:: Task instructions ::
Quote the entries below from the line with "Πέμπτη 30 Νοεμβρίου" through the line with "8203103) την κα Μ. Μαρνέρου.", both ends included, and only those lines.

:: Exercise inputs ::

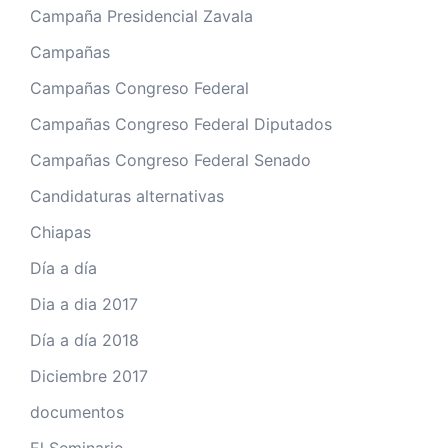
Campaña Presidencial Zavala
Campañas
Campañas Congreso Federal
Campañas Congreso Federal Diputados
Campañas Congreso Federal Senado
Candidaturas alternativas
Chiapas
Día a día
Dia a dia 2017
Día a día 2018
Diciembre 2017
documentos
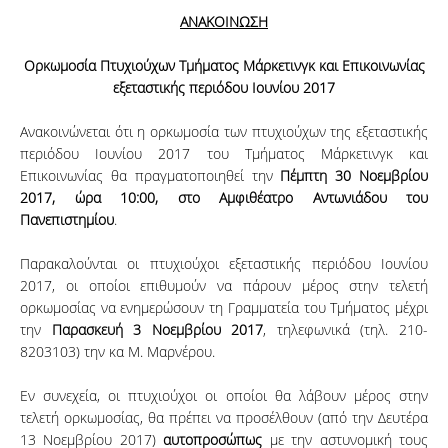
ΑΝΑΚΟΙΝΩΣΗ
Ορκωμοσία Πτυχιούχων Τμήματος Μάρκετινγκ και Επικοινωνίας
εξεταστικής περιόδου Ιουνίου 2017
Ανακοινώνεται ότι η ορκωμοσία των πτυχιούχων της εξεταστικής
περιόδου Ιουνίου 2017 του Τμήματος Μάρκετινγκ και
Επικοινωνίας θα πραγματοποιηθεί την
Πέμπτη 30 Νοεμβρίου
2017, ώρα 10:00, στο Αμφιθέατρο Αντωνιάδου του
Πανεπιστημίου
.
Παρακαλούνται οι πτυχιούχοι εξεταστικής περιόδου Ιουνίου
2017, οι οποίοι επιθυμούν να πάρουν μέρος στην τελετή
ορκωμοσίας να ενημερώσουν τη Γραμματεία του Τμήματος μέχρι
την
Παρασκευή 3 Νοεμβρίου 2017
, τηλεφωνικά (τηλ. 210-
8203103) την κα Μ. Μαρνέρου.
Εν συνεχεία, οι πτυχιούχοι οι οποίοι θα λάβουν μέρος στην
τελετή ορκωμοσίας, θα πρέπει να προσέλθουν (από την Δευτέρα
13 Νοεμβρίου 2017)
αυτοπροσώπως
με την αστυνομική τους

:: Solution for this problem ::
Πέμπτη 30 Νοεμβρίου
2017, ώρα 10:00, στο Αμφιθέατρο Αντωνιάδου του
Πανεπιστημίου
.
Παρακαλούνται οι πτυχιούχοι εξεταστικής περιόδου Ιουνίου
2017, οι οποίοι επιθυμούν να πάρουν μέρος στην τελετή
ορκωμοσίας να ενημερώσουν τη Γραμματεία του Τμήματος μέχρι
την
Παρασκευή 3 Νοεμβρίου 2017
, τηλεφωνικά (τηλ. 210-
8203103) την κα Μ. Μαρνέρου.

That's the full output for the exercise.